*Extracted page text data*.

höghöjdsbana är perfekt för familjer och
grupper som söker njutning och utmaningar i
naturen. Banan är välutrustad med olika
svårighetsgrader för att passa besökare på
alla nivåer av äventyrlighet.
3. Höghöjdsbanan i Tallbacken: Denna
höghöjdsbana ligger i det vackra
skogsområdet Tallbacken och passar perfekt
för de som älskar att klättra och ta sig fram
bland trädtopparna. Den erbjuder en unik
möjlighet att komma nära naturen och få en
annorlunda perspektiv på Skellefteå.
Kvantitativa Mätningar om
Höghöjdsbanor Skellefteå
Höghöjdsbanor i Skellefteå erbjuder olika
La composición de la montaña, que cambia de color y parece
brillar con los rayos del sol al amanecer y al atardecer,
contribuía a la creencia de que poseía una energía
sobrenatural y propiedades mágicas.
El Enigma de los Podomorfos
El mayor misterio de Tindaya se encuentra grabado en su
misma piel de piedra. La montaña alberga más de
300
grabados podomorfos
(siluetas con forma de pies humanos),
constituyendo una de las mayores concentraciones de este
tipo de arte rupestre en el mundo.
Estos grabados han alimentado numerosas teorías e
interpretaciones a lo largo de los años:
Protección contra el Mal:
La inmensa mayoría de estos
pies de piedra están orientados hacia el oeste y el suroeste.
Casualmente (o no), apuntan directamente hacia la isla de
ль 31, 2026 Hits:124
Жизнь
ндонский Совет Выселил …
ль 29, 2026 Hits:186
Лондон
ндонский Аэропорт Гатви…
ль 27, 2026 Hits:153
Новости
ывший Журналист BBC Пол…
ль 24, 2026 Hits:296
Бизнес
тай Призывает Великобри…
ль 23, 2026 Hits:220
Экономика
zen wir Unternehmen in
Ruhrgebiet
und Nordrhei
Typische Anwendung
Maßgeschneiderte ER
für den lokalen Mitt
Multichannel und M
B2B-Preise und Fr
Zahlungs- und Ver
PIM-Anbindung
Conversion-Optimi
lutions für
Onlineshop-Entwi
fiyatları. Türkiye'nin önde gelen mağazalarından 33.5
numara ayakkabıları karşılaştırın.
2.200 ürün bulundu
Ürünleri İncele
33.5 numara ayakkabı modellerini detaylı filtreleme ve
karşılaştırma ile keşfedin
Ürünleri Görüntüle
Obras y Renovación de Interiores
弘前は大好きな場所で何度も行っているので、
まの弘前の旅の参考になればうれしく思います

*Your assignment*.
Set every record down word for word, omitting none.

*Expected output*.
höghöjdsbana är perfekt för familjer och
grupper som söker njutning och utmaningar i
naturen. Banan är välutrustad med olika
svårighetsgrader för att passa besökare på
alla nivåer av äventyrlighet.
3. Höghöjdsbanan i Tallbacken: Denna
höghöjdsbana ligger i det vackra
skogsområdet Tallbacken och passar perfekt
för de som älskar att klättra och ta sig fram
bland trädtopparna. Den erbjuder en unik
möjlighet att komma nära naturen och få en
annorlunda perspektiv på Skellefteå.
Kvantitativa Mätningar om
Höghöjdsbanor Skellefteå
Höghöjdsbanor i Skellefteå erbjuder olika
La composición de la montaña, que cambia de color y parece
brillar con los rayos del sol al amanecer y al atardecer,
contribuía a la creencia de que poseía una energía
sobrenatural y propiedades mágicas.
El Enigma de los Podomorfos
El mayor misterio de Tindaya se encuentra grabado en su
misma piel de piedra. La montaña alberga más de
300
grabados podomorfos
(siluetas con forma de pies humanos),
constituyendo una de las mayores concentraciones de este
tipo de arte rupestre en el mundo.
Estos grabados han alimentado numerosas teorías e
interpretaciones a lo largo de los años:
Protección contra el Mal:
La inmensa mayoría de estos
pies de piedra están orientados hacia el oeste y el suroeste.
Casualmente (o no), apuntan directamente hacia la isla de
ль 31, 2026 Hits:124
Жизнь
ндонский Совет Выселил …
ль 29, 2026 Hits:186
Лондон
ндонский Аэропорт Гатви…
ль 27, 2026 Hits:153
Новости
ывший Журналист BBC Пол…
ль 24, 2026 Hits:296
Бизнес
тай Призывает Великобри…
ль 23, 2026 Hits:220
Экономика
zen wir Unternehmen in
Ruhrgebiet
und Nordrhei
Typische Anwendung
Maßgeschneiderte ER
für den lokalen Mitt
Multichannel und M
B2B-Preise und Fr
Zahlungs- und Ver
PIM-Anbindung
Conversion-Optimi
lutions für
Onlineshop-Entwi
fiyatları. Türkiye'nin önde gelen mağazalarından 33.5
numara ayakkabıları karşılaştırın.
2.200 ürün bulundu
Ürünleri İncele
33.5 numara ayakkabı modellerini detaylı filtreleme ve
karşılaştırma ile keşfedin
Ürünleri Görüntüle
Obras y Renovación de Interiores
弘前は大好きな場所で何度も行っているので、
まの弘前の旅の参考になればうれしく思います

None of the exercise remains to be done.